*YOUR OBJECTIVE:* Copy nothing but the text: repeat each entry exactly and drop the images.

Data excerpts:
####

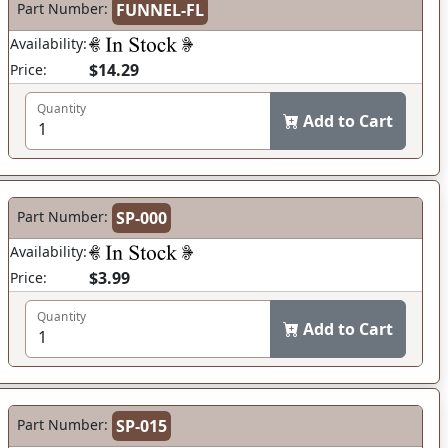
Part Number:
FUNNEL-FL
Availability:
$14.29
Price:
Quantity
Add to Cart
Part Number:
SP-000
Availability:
$3.99
Price:
Quantity
Add to Cart
Part Number:
SP-015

####

*ANSWER BOX:*
Part Number:
FUNNEL-FL
Availability:
$14.29
Price:
Quantity
Add to Cart
Part Number:
SP-000
Availability:
$3.99
Price:
Quantity
Add to Cart
Part Number:
SP-015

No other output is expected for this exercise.